Training engineers to own their infrastructure can be challenging. It is important to help them recognize the five stages of incident response, because only then can system healing begin.
- Denial - The first reaction is denial. In this stage, individuals believe the diagnosis is somehow mistaken, and cling to a false, preferable reality. “This isn’t an incident” “This lag will recover soon”

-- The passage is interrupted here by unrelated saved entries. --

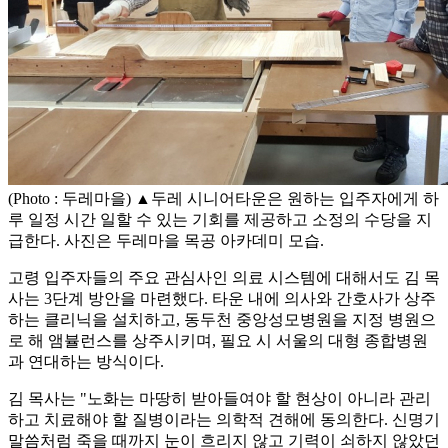
(Photo : 두레마을) ▲두레 시니어타운은 원하는 입주자에게 하
루 일정 시간 일할 수 있는 기회를 제공하고 소정의 수당을 지
급한다. 사진은 두레마을 목공 아카데미 모습.
고령 입주자들의 주요 관심사인 의료 시스템에 대해서도 김 목
사는 3단계 방안을 마련했다. 타운 내에 의사와 간호사가 상주
하는 클리닉을 설치하고, 동두천 중앙성모병원을 지정 병원으
로 해 앰뷸런스를 상주시키며, 필요 시 서울의 대형 종합병원
과 연대하는 방식이다.
김 목사는 "노화는 마땅히 받아들여야 할 현상이 아니라 관리
하고 치료해야 할 질병이라는 의학적 견해에 동의한다. 신명기
말씀처럼 죽을 때까지 눈이 흐리지 않고 기력이 쇠하지 않았던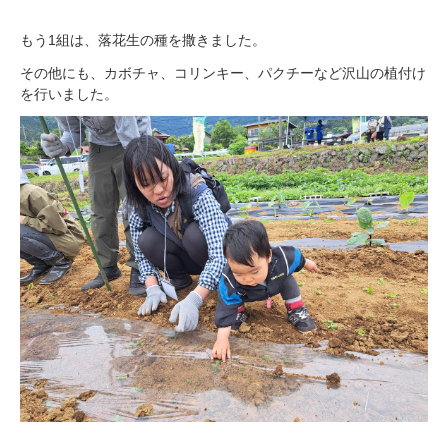
もう1組は、落花生の種を撒きました。
その他にも、カボチャ、コリンキー、パクチーなど沢山の植付け
を行いました。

- Anger - When the individual recognizes that denial cannot continue, they become frustrated, especially at proximate individuals. Certain psychological responses of a person undergoing this phase would be: “Who deployed this crap?” “Why would this happen during my on-call?”
- Bargaining - The third stage involves the hope that the individual can avoid an incident. Usually, the negotiation for extended uptime is made in exchange for reformed development practices. “Maybe our users will stop accessing this endpoint” “If this can hold on just a little longer, we can deploy a fix tomorrow!”
- Depression - During the fourth stage, the individual despairs at the recognition of the failure.
- Acceptance - In this last stage, individuals embrace the inevitable outage and begin to react, occasionally even following the runbooks which had been previously defined for just this type of scenario.
More seriously, without adequate documentation, drills, and training, most engineers will not do the right thing during incidents, and may even exacerbate them. There is nothing worse than a SEV3 becoming a SEV1 because the engineers responding rushed to judgement and in a panic hit all the buttons before understanding the problems they were facing.
I made a comment on Twitter recently that Scribd has had the most mature incident response processes of any company that I have worked for. Still, there is tons of room for improvement, and incident response is a constant topic of discussion and focus.